Introducing dbt + Materialize

jdotjdot · on March 1, 2021

I have been waiting for this since the moment I first read about Materialize a year or two ago. I think there's still a lot of work to be done, but at heart, if you can pair technology like Materialize with an orchestration system like dbt, you can use dbt to keep your business logic extremely well organized, yet have all of your dependent views up to date all of the time, and use dbt even to use the same analytical layered views both for analytical AND operational purposes.

The biggest issue I see is that it requires you to be all-in on Materialize, and as a warehouse (or as a database for that matter), it's surely not as mature as Snowflake or Postgres.

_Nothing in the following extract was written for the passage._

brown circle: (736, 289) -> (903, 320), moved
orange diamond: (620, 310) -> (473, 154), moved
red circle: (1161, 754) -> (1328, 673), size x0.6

arjunnarayan · on March 2, 2021

Thank you for your kind words! We indeed have plenty of work to be done (and are thus hiring)! I'm curious however why you think this requires you to be all-in on Materialize. As you said better than I could have, dbt is amazing at keeping your business logic organized. Our intention is very much for dbt to standardize the modeling/business logic layer which allows you to use multiple backends as you see fit in a way that shares the catalog layer cleanly.

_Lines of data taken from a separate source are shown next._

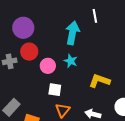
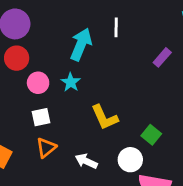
yellow L-shape: (99, 81) -> (105, 117), turned -145
white square: (55, 90) -> (41, 117), turned -32

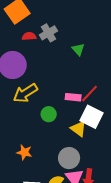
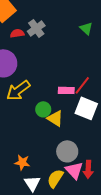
green triangle: (78, 49) -> (86, 28), moved
yellow triangle: (79, 129) -> (55, 118), moved
orange star: (24, 152) -> (22, 162), moved

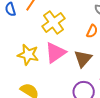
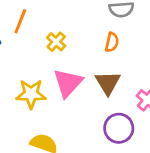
yellow cross: (54, 22) -> (56, 42), size x0.6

Our hope is that you have some BigQuery/Snowflake job that you're tired of running up the bill hitting redeploy 5 times a day, and you can cleanly port that over to Materialize with little work because the adapter is taking care of any small semantic differences in date handling, or null handling, etc. So Materialize sits cleanly side-by-side with Snowflake/BigQuery, and you're choosing whether you want things incrementally maintained with a few seconds of latency by Materialize, or once a day by the batch systems.

My view is you're likely going to want to do data science with a batch system (when you're in "learning mode" you try and keep as many things fixed, including not updating the dataset), and then if the model becomes a critical automated pipeline, rather than rerunning the model every hour and uploading results to a Redis cache or something, you switch it over to Materialize, and don't have to every worry about cache invalidation.

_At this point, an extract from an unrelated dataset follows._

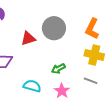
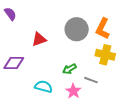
gray circle: (54, 28) -> (77, 29), moved
gray line: (91, 81) -> (91, 80), moved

abrazensunset · on March 2, 2021

In that situation (dual usage modes) I think I'd rather have the primary data store be Materialize, and just snapshot Materialize views back to your warehouse (or even just to an object store).

Then you could use that static store for exploration/fixed analysis or even initial development of dbt models for the Materialize layer, using the Snowflake or Spark connectors at first. When something's ready for production use, migrate it to your Materialize dbt project.

The way dbt currently works with backend switching (and the divergence of SQL dialects with respect to things like date functions and unstructured data), maintaining the batch and streaming layers side by side in dbt would be less wasteful than the current paradigm of completely separate tooling, but still a big source of overhead and synchronization errors.

If the community comes up with a good narrative for CI/CD and data testing in flight with the above, I don't think I'd even hesitate to pull the trigger on a migration. The best part is half of your potential customers already have their business logic in dbt.

jdotjdot · on March 2, 2021

I should clarify; I don't think that for the general case you have to go all-in on Materialize, but for the case in my comment--where you are effectively using business logic within Materialize views as the "source of truth" of logic across all of both your analytics and your operation--that requires buy-in. Additionally, if I'm _already_ sending all of my data to a database or to my data warehouse, ETLing all of that data to Materialize also is rather burdensome. Just because I technically could run Materialize side by side with something doesn't mean I necessarily want to, especially given the streaming use case requires a lot more maintenance to get right and keep running in production.

I fully agree with you that for many data science cases, you're likely to stick with batching. Where I see Materialize to be the most useful, and where I'd be inspired to use it and transform how we do things, would be the overlap between when Analytics team are writing definitions (e.g., what constitutes an "active user"?) and are typically doing so on the warehouse, but then I want those definitions to be used, up to date, and available everywhere in my stack, including analytics, my operational database, and third-party tools like marketing tools.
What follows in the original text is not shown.